§ Task requirements:
In how many lines of the listing below does "FLAG" appear? Reply with the number only.

§ Provided material:

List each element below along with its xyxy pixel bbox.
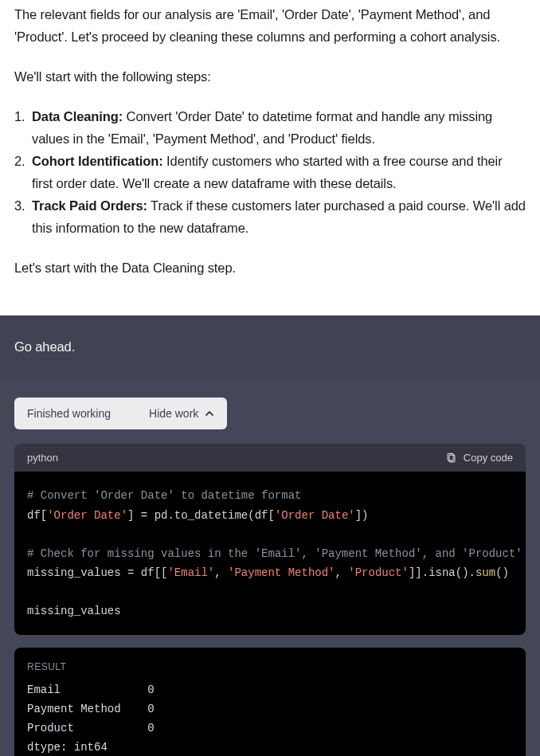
- step-title: Track Paid Orders:: [32, 198, 147, 213]
- user-message: Go ahead.: [0, 315, 540, 378]
- assistant-code-message: Finished working Hide work python Copy c…: [0, 378, 540, 756]
- code-fn: sum: [475, 566, 495, 579]
- steps-list: Data Cleaning: Convert 'Order Date' to d…: [14, 105, 526, 239]
- code-body[interactable]: # Convert 'Order Date' to datetime forma…: [14, 472, 526, 635]
- copy-code-button[interactable]: Copy code: [446, 452, 513, 464]
- chevron-up-icon: [205, 409, 214, 418]
- code-text: missing_values: [27, 605, 121, 617]
- code-text: ]): [355, 509, 369, 522]
- user-message-text: Go ahead.: [14, 339, 75, 354]
- intro-paragraph-1: The relevant fields for our analysis are…: [14, 3, 526, 48]
- code-text: ] = pd.to_datetime(df[: [127, 509, 275, 522]
- finished-working-toggle[interactable]: Finished working Hide work: [14, 398, 227, 429]
- list-item: Cohort Identification: Identify customer…: [14, 150, 526, 194]
- code-language-label: python: [27, 452, 58, 464]
- result-block: RESULT Email 0 Payment Method 0 Product …: [14, 648, 526, 756]
- intro-paragraph-2: We'll start with the following steps:: [14, 65, 526, 88]
- step-title: Cohort Identification:: [32, 154, 163, 168]
- code-text: ,: [335, 566, 348, 579]
- code-string: 'Order Date': [275, 509, 355, 522]
- assistant-message-intro: The relevant fields for our analysis are…: [0, 0, 540, 301]
- code-text: ,: [214, 566, 228, 579]
- step-title: Data Cleaning:: [32, 109, 123, 123]
- result-body: Email 0 Payment Method 0 Product 0 dtype…: [27, 680, 513, 756]
- hide-work-label: Hide work: [149, 407, 198, 420]
- code-text: ]].isna().: [409, 566, 475, 579]
- code-text: missing_values = df[[: [27, 566, 167, 579]
- copy-code-label: Copy code: [464, 452, 513, 464]
- result-label: RESULT: [27, 659, 513, 676]
- list-item: Track Paid Orders: Track if these custom…: [14, 194, 526, 239]
- code-comment: # Convert 'Order Date' to datetime forma…: [27, 489, 301, 502]
- code-block: python Copy code # Convert 'Order Date' …: [14, 444, 526, 635]
- code-string: 'Payment Method': [228, 566, 335, 579]
- clipboard-icon: [446, 452, 457, 464]
- code-string: 'Product': [348, 566, 409, 579]
- code-text: df[: [27, 509, 47, 522]
- intro-paragraph-3: Let's start with the Data Cleaning step.: [14, 257, 526, 279]
- status-label: Finished working: [27, 407, 111, 420]
- code-comment: # Check for missing values in the 'Email…: [27, 547, 526, 560]
- hide-work-group: Hide work: [149, 407, 214, 420]
- code-text: (): [495, 566, 509, 579]
- code-header: python Copy code: [14, 444, 526, 472]
- code-string: 'Email': [167, 566, 214, 579]
- code-string: 'Order Date': [47, 509, 127, 522]
- list-item: Data Cleaning: Convert 'Order Date' to d…: [14, 105, 526, 150]
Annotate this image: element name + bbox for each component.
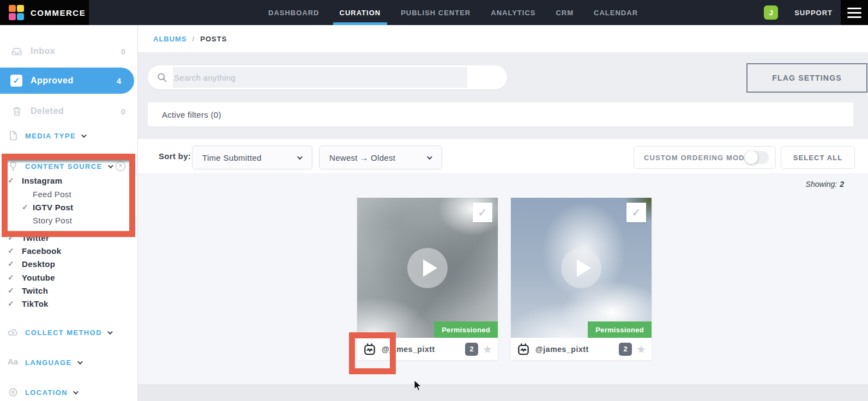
inbox-count: 0 xyxy=(121,47,125,56)
breadcrumb-separator: / xyxy=(192,35,195,43)
brand-name: COMMERCE xyxy=(31,8,86,17)
active-filters-label: Active filters (0) xyxy=(162,110,221,119)
source-item-story-post[interactable]: Story Post xyxy=(0,215,137,225)
support-link[interactable]: SUPPORT xyxy=(794,9,833,17)
location-pin-icon xyxy=(8,387,19,398)
nav-curation[interactable]: CURATION xyxy=(340,0,381,25)
sort-order-dropdown[interactable]: Newest → Oldest xyxy=(319,145,442,169)
sort-by-label: Sort by: xyxy=(159,151,191,161)
hamburger-menu-icon[interactable] xyxy=(841,0,868,25)
cloud-upload-icon xyxy=(8,327,19,338)
chevron-down-icon xyxy=(297,154,303,160)
filter-sidebar: Inbox 0 ✓ Approved 4 Deleted 0 MEDIA TYP… xyxy=(0,25,138,401)
source-item-tiktok[interactable]: ✓ TikTok xyxy=(0,299,137,308)
play-button[interactable] xyxy=(407,248,448,288)
user-avatar[interactable]: J xyxy=(764,5,778,20)
active-filters-bar[interactable]: Active filters (0) xyxy=(148,102,853,126)
source-item-feed-post[interactable]: Feed Post xyxy=(0,189,137,199)
search-input[interactable] xyxy=(174,73,479,82)
post-video-thumbnail[interactable]: ✓ Permissioned xyxy=(511,198,652,338)
permissioned-badge: Permissioned xyxy=(588,321,652,338)
chevron-down-icon xyxy=(81,132,87,138)
check-icon: ✓ xyxy=(632,206,641,219)
source-item-desktop[interactable]: ✓ Desktop xyxy=(0,259,137,269)
breadcrumb-albums-link[interactable]: ALBUMS xyxy=(153,35,187,43)
document-icon xyxy=(8,130,19,141)
select-post-checkbox[interactable]: ✓ xyxy=(626,203,646,222)
chevron-down-icon xyxy=(108,163,113,168)
check-icon: ✓ xyxy=(8,286,19,295)
language-icon: Aa xyxy=(8,357,19,368)
post-card[interactable]: ✓ Permissioned @james_pixtt 2 ★ xyxy=(511,198,652,360)
star-icon[interactable]: ★ xyxy=(636,344,646,355)
sidebar-item-approved[interactable]: ✓ Approved 4 xyxy=(0,68,134,94)
trash-icon xyxy=(11,105,23,117)
chevron-down-icon xyxy=(77,359,83,364)
check-icon: ✓ xyxy=(8,233,19,242)
filter-section-collect-method[interactable]: COLLECT METHOD xyxy=(0,327,137,337)
sort-field-dropdown[interactable]: Time Submitted xyxy=(192,145,312,169)
sidebar-item-label: Inbox xyxy=(31,46,55,56)
source-item-twitch[interactable]: ✓ Twitch xyxy=(0,285,137,295)
chevron-down-icon xyxy=(427,154,432,160)
clear-filter-icon[interactable]: × xyxy=(116,161,125,171)
top-nav: COMMERCE DASHBOARD CURATION PUBLISH CENT… xyxy=(0,0,868,25)
source-item-facebook[interactable]: ✓ Facebook xyxy=(0,246,137,256)
check-icon: ✓ xyxy=(22,203,33,211)
play-button[interactable] xyxy=(561,248,601,288)
check-icon: ✓ xyxy=(8,246,19,255)
album-count-badge: 2 xyxy=(465,343,478,356)
approved-count: 4 xyxy=(117,76,121,86)
custom-ordering-mode: CUSTOM ORDERING MODE xyxy=(634,146,776,169)
nav-analytics[interactable]: ANALYTICS xyxy=(491,0,535,25)
brand-logo[interactable]: COMMERCE xyxy=(0,0,89,25)
source-item-instagram[interactable]: ✓ Instagram xyxy=(0,175,137,185)
post-card-footer: @james_pixtt 2 ★ xyxy=(357,338,498,360)
lightbulb-icon xyxy=(8,161,19,172)
check-icon: ✓ xyxy=(8,259,19,268)
post-card[interactable]: ✓ Permissioned @james_pixtt 2 ★ xyxy=(357,198,498,360)
showing-count: Showing:2 xyxy=(806,180,844,189)
check-icon: ✓ xyxy=(478,206,487,219)
album-count-badge: 2 xyxy=(619,343,632,356)
filter-section-media-type[interactable]: MEDIA TYPE xyxy=(0,131,137,141)
permissioned-badge: Permissioned xyxy=(434,321,498,338)
sidebar-item-inbox[interactable]: Inbox 0 xyxy=(0,44,137,59)
post-card-footer: @james_pixtt 2 ★ xyxy=(511,338,652,360)
check-icon: ✓ xyxy=(8,273,19,282)
sidebar-item-label: Approved xyxy=(31,76,74,86)
source-item-twitter[interactable]: ✓ Twitter xyxy=(0,233,137,242)
post-video-thumbnail[interactable]: ✓ Permissioned xyxy=(357,198,498,338)
main-content: ALBUMS / POSTS FLAG SETTINGS Active filt… xyxy=(138,25,868,401)
filter-section-content-source[interactable]: CONTENT SOURCE × xyxy=(0,161,137,171)
search-bar xyxy=(148,65,507,89)
select-post-checkbox[interactable]: ✓ xyxy=(473,203,492,222)
commerce-logo-icon xyxy=(9,5,24,20)
flag-settings-button[interactable]: FLAG SETTINGS xyxy=(746,63,867,93)
post-username[interactable]: @james_pixtt xyxy=(382,345,435,354)
sidebar-item-deleted[interactable]: Deleted 0 xyxy=(0,104,137,119)
custom-ordering-label: CUSTOM ORDERING MODE xyxy=(644,154,750,162)
nav-publish-center[interactable]: PUBLISH CENTER xyxy=(401,0,471,25)
nav-calendar[interactable]: CALENDAR xyxy=(594,0,638,25)
check-icon: ✓ xyxy=(8,299,19,308)
nav-crm[interactable]: CRM xyxy=(556,0,574,25)
chevron-down-icon xyxy=(73,389,79,394)
deleted-count: 0 xyxy=(121,107,125,116)
star-icon[interactable]: ★ xyxy=(483,344,492,355)
nav-right-group: J SUPPORT xyxy=(764,0,833,25)
source-item-igtv-post[interactable]: ✓ IGTV Post xyxy=(0,202,137,212)
breadcrumb-bar: ALBUMS / POSTS xyxy=(138,25,868,53)
page-bottom-strip xyxy=(138,384,868,401)
igtv-source-icon xyxy=(516,342,531,356)
select-all-button[interactable]: SELECT ALL xyxy=(781,146,855,169)
filter-section-language[interactable]: Aa LANGUAGE xyxy=(0,357,137,367)
primary-nav: DASHBOARD CURATION PUBLISH CENTER ANALYT… xyxy=(268,0,638,25)
custom-ordering-toggle[interactable] xyxy=(745,151,769,164)
post-username[interactable]: @james_pixtt xyxy=(535,345,589,354)
source-item-youtube[interactable]: ✓ Youtube xyxy=(0,272,137,282)
nav-dashboard[interactable]: DASHBOARD xyxy=(268,0,320,25)
check-icon: ✓ xyxy=(8,176,19,185)
posts-grid: Showing:2 ✓ Permissioned @james_pixtt 2 … xyxy=(138,173,868,384)
filter-section-location[interactable]: LOCATION xyxy=(0,387,137,397)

§ Task answer:
2